MMORF: A Multi-agent Framework for Designing Multi-objective Retrosynthesis Planning Systems
New AI system achieves 48.6% success rate on complex chemistry tasks, outperforming state-of-the-art baselines.
A research team led by Frazier N. Baker from Ohio State University has introduced MMORF, a novel framework for constructing multi-agent systems (MAS) specifically designed for multi-objective retrosynthesis planning in chemistry. Retrosynthesis—the process of working backward from a target molecule to identify viable synthetic routes—traditionally focuses on yield optimization, but real-world applications require balancing competing objectives like safety, cost, and environmental impact. MMORF addresses this by providing modular components that can be configured into different agent-based systems, enabling researchers to systematically explore how specialized AI agents can collaborate to incorporate multiple constraints into synthesis planning.
Using MMORF, the team built two representative systems: MASIL, which excels at soft-constraint optimization (balancing trade-offs), and RFAS, designed for hard-constraint satisfaction (meeting strict requirements). They evaluated these systems on a newly curated benchmark of 218 multi-objective retrosynthesis tasks. RFAS achieved a 48.6% success rate on hard-constraint problems, significantly outperforming existing state-of-the-art baselines. Meanwhile, MASIL demonstrated strong performance on soft-constraint tasks, frequently producing routes that Pareto-dominated baseline approaches—meaning they were better across multiple objectives without sacrificing others. The framework's modular design allows for principled comparison of different system architectures, advancing research into how multi-agent AI can tackle complex scientific optimization problems.
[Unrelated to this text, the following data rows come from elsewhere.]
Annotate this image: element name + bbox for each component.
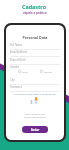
staticText: Enviar [31,128,40,132]
button[interactable]: Enviar [22,126,48,133]
staticText: Seus dados estão sendo processados [6,112,64,118]
staticText: Ao continuar você aceita os termos de us… [7,93,63,96]
button[interactable]: Male [18,70,28,73]
other: Ilustração [30,97,40,106]
staticText: Password [10,85,22,89]
staticText: Male [22,70,28,73]
staticText: Gender [10,65,20,69]
staticText: Female [44,70,53,73]
staticText: Email Address [10,50,28,54]
button[interactable]: Female [40,70,53,73]
staticText: Cadastro [22,3,47,10]
staticText: City [10,78,15,82]
staticText: Date of Birth [10,58,26,62]
staticText: Personal Data [6,35,64,40]
staticText: Full Name [10,43,23,47]
staticText: rápido e prático [23,11,47,15]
The research represents a significant step toward practical AI-assisted chemistry where real-world constraints must be considered alongside synthetic feasibility. By making both code and data publicly available, the team enables broader exploration of multi-agent approaches in scientific domains. This work demonstrates how specialized AI agents, each focusing on different objectives (cost, safety, yield), can collaborate to find optimal solutions that single-objective systems would miss, potentially accelerating drug discovery and materials science while reducing experimental costs and safety risks.
- MMORF enables flexible construction of multi-agent systems for chemical synthesis planning with modular components
- RFAS system achieved 48.6% success rate on hard-constraint tasks, outperforming state-of-the-art baselines
- Framework tested on new benchmark of 218 multi-objective retrosynthesis planning tasks with published code and data
Why It Matters
Accelerates drug discovery and materials science by balancing safety, cost, and yield in chemical synthesis planning.